The Virtual SAPC can be deployed on Ericsson CEE. Ericsson CEE provides a carrier grade NFVI cloud infrastructure and a Virtualized Infrastructure Manager (VIM). The CEE is based on OpenStack components and the Kernel-based Virtual Machine (KVM) hypervisor. The CEE supports Ericsson or third-party Commercial Off-The-Self (COTS) HW for compute, storage, and networking.

For further information, see Reference [7].

2.1.2   VMware

The Virtual SAPC SW is delivered for being deployed on VMware vSphere 5.5, 6.0 or 6.5 NFVI. The VMware components required to deploy the Virtual SAPC are vCenter or vCloud Director.

2.1.3   Third-Party OpenStack based NFVI

System integration with a third-party NFVI cloud infrastructure based on OpenStack is possible. The Virtual SAPC has no explicit direct interface toward the cloud infrastructure. However, the Virtual SAPC has dependencies to the following:

• The Virtual Machine (VM) environment exposed by the hypervisor (KVM).
• The infrastructure networking solution.
• The performance, characteristics, and robustness of the infrastructure.

The Virtual SAPC has been already verified with the OpenStack based HPE Helion.

For requirements on the cloud infrastructure, see Section Section 6.2.

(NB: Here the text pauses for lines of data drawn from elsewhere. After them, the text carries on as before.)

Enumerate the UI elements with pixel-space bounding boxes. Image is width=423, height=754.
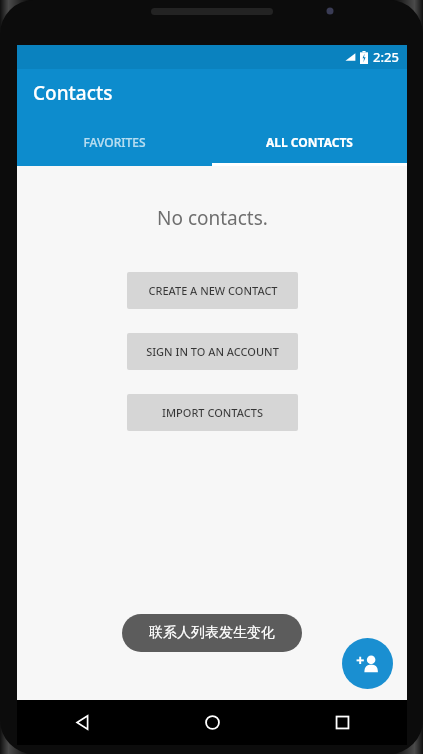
button[interactable]: Back <box>17 700 147 745</box>
button[interactable]: ALL CONTACTS <box>212 117 407 166</box>
staticText: FAVORITES <box>83 134 146 150</box>
staticText: Contacts <box>33 80 113 106</box>
button[interactable]: Recents <box>277 700 407 745</box>
button[interactable]: Home <box>147 700 277 745</box>
staticText: IMPORT CONTACTS <box>162 405 263 420</box>
button[interactable]: SIGN IN TO AN ACCOUNT <box>127 333 298 370</box>
button[interactable]: FAVORITES <box>17 117 212 166</box>
staticText: No contacts. <box>157 205 268 231</box>
button[interactable]: IMPORT CONTACTS <box>127 394 298 431</box>
button[interactable]: Add contact <box>342 638 393 689</box>
staticText: 联系人列表发生变化 <box>149 624 275 642</box>
staticText: ALL CONTACTS <box>266 134 353 150</box>
staticText: CREATE A NEW CONTACT <box>148 283 278 298</box>
button[interactable]: CREATE A NEW CONTACT <box>127 272 298 309</box>
staticText: SIGN IN TO AN ACCOUNT <box>146 344 279 359</box>
staticText: 2:25 <box>373 48 399 66</box>
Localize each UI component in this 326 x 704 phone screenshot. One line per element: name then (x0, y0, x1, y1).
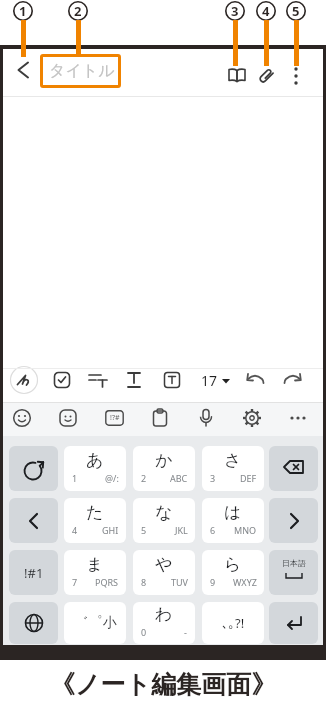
button[interactable] (9, 498, 58, 543)
button[interactable]: わ (133, 602, 195, 644)
button[interactable]: た (64, 498, 126, 543)
staticText: 7 (72, 576, 78, 588)
staticText: 1 (19, 2, 27, 20)
staticText: ABC (170, 472, 188, 484)
staticText: 17 (201, 371, 218, 390)
button[interactable]: や (133, 550, 195, 595)
button[interactable] (14, 59, 32, 81)
button[interactable] (151, 408, 169, 428)
button[interactable] (269, 498, 318, 543)
button[interactable]: 日本語 (269, 550, 318, 595)
button[interactable] (88, 371, 108, 389)
staticText: PQRS (95, 576, 119, 588)
staticText: 5 (292, 2, 300, 20)
staticText: 9 (210, 576, 216, 588)
button[interactable]: か (133, 446, 195, 491)
staticText: 3 (210, 472, 216, 484)
staticText: DEF (240, 472, 257, 484)
staticText: 1 (72, 472, 78, 484)
staticText: 4 (72, 524, 78, 536)
staticText: 2 (74, 2, 82, 20)
button[interactable]: な (133, 498, 195, 543)
staticText: !?# (110, 413, 120, 423)
staticText: 3 (231, 2, 239, 20)
button[interactable] (245, 372, 265, 388)
button[interactable] (163, 371, 181, 389)
button[interactable] (291, 66, 301, 86)
staticText: 0 (141, 626, 147, 638)
button[interactable] (226, 67, 248, 85)
button[interactable] (269, 602, 318, 644)
staticText: さ (224, 450, 242, 471)
staticText: ら (224, 554, 242, 575)
button[interactable] (198, 408, 214, 428)
button[interactable] (126, 371, 142, 389)
button[interactable] (53, 371, 71, 389)
button[interactable] (242, 408, 262, 428)
staticText: 2 (141, 472, 147, 484)
button[interactable]: タイトル (44, 56, 120, 86)
staticText: タイトル (49, 61, 115, 81)
staticText: MNO (234, 524, 257, 536)
staticText: ､｡?! (222, 614, 245, 632)
staticText: あ (86, 450, 104, 471)
button[interactable] (254, 64, 278, 88)
staticText: !#1 (24, 564, 44, 582)
button[interactable]: ゛゜小 (64, 602, 126, 644)
staticText: 《ノート編集画面》 (50, 669, 277, 700)
button[interactable] (58, 408, 78, 428)
staticText: た (86, 502, 104, 523)
staticText: 8 (141, 576, 147, 588)
button[interactable]: は (202, 498, 264, 543)
staticText: や (155, 554, 173, 575)
staticText: TUV (171, 576, 188, 588)
staticText: JKL (175, 524, 188, 536)
button[interactable] (283, 372, 303, 388)
staticText: @/: (105, 472, 119, 484)
button[interactable]: ま (64, 550, 126, 595)
button[interactable] (288, 414, 308, 422)
button[interactable] (221, 377, 231, 385)
staticText: か (155, 450, 173, 471)
staticText: 4 (262, 2, 270, 20)
staticText: - (184, 626, 187, 638)
button[interactable] (9, 602, 58, 644)
staticText: な (155, 502, 173, 523)
button[interactable] (9, 365, 39, 395)
button[interactable]: !?# (105, 410, 124, 426)
button[interactable]: ､｡?! (202, 602, 264, 644)
button[interactable] (12, 408, 32, 428)
button[interactable]: !#1 (9, 550, 58, 595)
staticText: WXYZ (233, 576, 257, 588)
staticText: GHI (102, 524, 119, 536)
staticText: 6 (210, 524, 216, 536)
button[interactable] (9, 446, 58, 491)
staticText: わ (155, 604, 173, 625)
staticText: ま (86, 554, 104, 575)
staticText: は (224, 502, 242, 523)
staticText: 日本語 (282, 558, 306, 568)
button[interactable]: あ (64, 446, 126, 491)
button[interactable]: ら (202, 550, 264, 595)
staticText: 5 (141, 524, 147, 536)
button[interactable] (269, 446, 318, 491)
staticText: ゛゜小 (74, 614, 117, 632)
button[interactable]: さ (202, 446, 264, 491)
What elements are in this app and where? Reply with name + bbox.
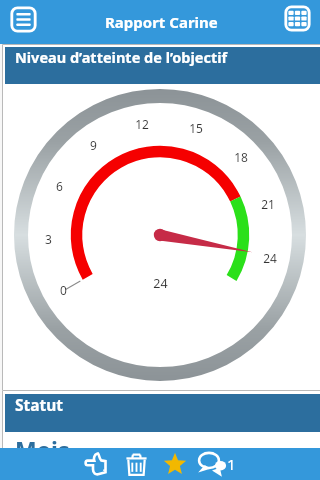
staticText: Statut bbox=[15, 394, 64, 415]
button[interactable]: Menu bbox=[10, 6, 37, 33]
button[interactable]: Comments bbox=[197, 448, 236, 480]
staticText: 12 bbox=[135, 116, 149, 132]
staticText: 6 bbox=[56, 178, 63, 194]
staticText: 15 bbox=[189, 120, 203, 136]
staticText: 18 bbox=[234, 149, 248, 165]
staticText: Rapport Carine bbox=[105, 12, 218, 32]
button[interactable]: Favorite bbox=[159, 448, 191, 480]
button[interactable]: Like bbox=[80, 448, 112, 480]
staticText: 0 bbox=[60, 282, 67, 298]
staticText: 24 bbox=[263, 250, 277, 266]
staticText: 1 bbox=[227, 454, 236, 474]
button[interactable]: Grid view bbox=[284, 5, 311, 32]
staticText: Niveau d’atteinte de l’objectif bbox=[15, 47, 228, 67]
staticText: 9 bbox=[90, 137, 97, 153]
staticText: 3 bbox=[45, 231, 52, 247]
staticText: 21 bbox=[261, 196, 275, 212]
staticText: Mois bbox=[15, 434, 70, 448]
button[interactable]: Delete bbox=[120, 448, 152, 480]
staticText: 24 bbox=[153, 275, 168, 292]
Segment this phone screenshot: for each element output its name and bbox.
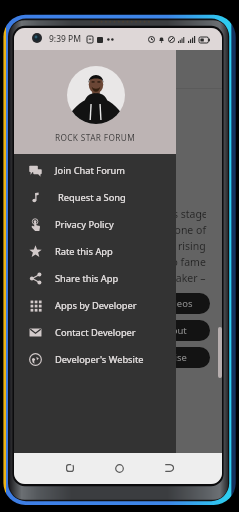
button[interactable]: Read More About (86, 320, 210, 341)
staticText: Read More About (109, 324, 187, 337)
button[interactable]: Recents (56, 454, 84, 482)
staticText: Contact Developer (55, 326, 136, 339)
staticText: the world's most popular rising (52, 239, 206, 253)
button[interactable]: Privacy Policy (14, 211, 176, 238)
staticText: Developer's Website (55, 353, 144, 366)
staticText: Apps by Developer (55, 299, 137, 312)
staticText: 9:39 PM (49, 33, 82, 45)
staticText: Request a Song (58, 191, 126, 204)
staticText: Join Chat Forum (55, 164, 126, 177)
staticText: for the very first time. He is one of (38, 223, 206, 237)
button[interactable]: Back (155, 454, 183, 482)
staticText: Privacy Policy (55, 218, 114, 231)
button[interactable]: Contact Developer (14, 319, 176, 346)
staticText: as singer, songwriter, maker – (60, 271, 206, 285)
button[interactable]: Rate this App (14, 238, 176, 265)
button[interactable]: Share this App (14, 265, 176, 292)
button[interactable]: Watch Music Videos (86, 293, 210, 314)
button[interactable]: Developer's Website (14, 346, 176, 373)
button[interactable]: Request a Song (14, 184, 176, 211)
button[interactable]: Buy Merchandise (86, 347, 210, 368)
button[interactable]: Apps by Developer (14, 292, 176, 319)
staticText: Watch Music Videos (104, 297, 193, 310)
staticText: stars with a meteoric rise to fame (41, 255, 206, 269)
staticText: elements that exploded on this stage (25, 207, 206, 221)
button[interactable]: Home (105, 454, 133, 482)
staticText: Rate this App (55, 245, 113, 258)
staticText: ROCK STAR FORUM (14, 132, 176, 143)
button[interactable]: Join Chat Forum (14, 157, 176, 184)
staticText: Buy Merchandise (110, 351, 187, 364)
staticText: Share this App (55, 272, 119, 285)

2.2   NFV Management and Orchestration System

2.2.1   Ericsson Cloud Manager (ECM)

ECM provides management and orchestration of virtual resources across multiple VIMs, and G-VNFM functionality for generic life cycle management of VNFs. ECM supports VNF descriptors in Open Virtualization Format (OVF) and Heat Orchestration Template (HOT).

Because of the Virtual SAPC supports OVF and HOT, ECM can be used for its management and orchestration.

For further information on ECM, see Reference [8].

2.2.2   Atlas

Atlas is a set of management tools included in CEE, that can be used as a simplified alternative to ECM. It is based on the OpenStack components Horizon dashboard and Heat orchestration.

Atlas supports VNF packages in OVF and HOT formats.

Because of the Virtual SAPC supports HOT, Atlas can be used for its management and orchestration.

For further information on Atlas, see Reference [7].

2.2.3   Third-Party Cloud Management System

System integration with a third-party cloud management system is possible.

The Virtual SAPC has no direct interface toward the cloud management system. However, the Virtual SAPC has dependencies to the following:

• The VM image and the VNF Descriptor supported by the cloud management system. For instance, the provided OVF package may be translated, if needed, to a different one (e.g. TOSCA).
• Procedures for lifecycle management: The Virtual SAPC is pre-integrated with Ericsson OSS-RC and Ericsson Network Manager (ENM). A third-party VNF Manager (VNFM) would require system integration.
• The policy requirements for the Virtual SAPC deployment: For instance, the Virtual SAPC requires anti-affinity rules (see Section 3.3.2).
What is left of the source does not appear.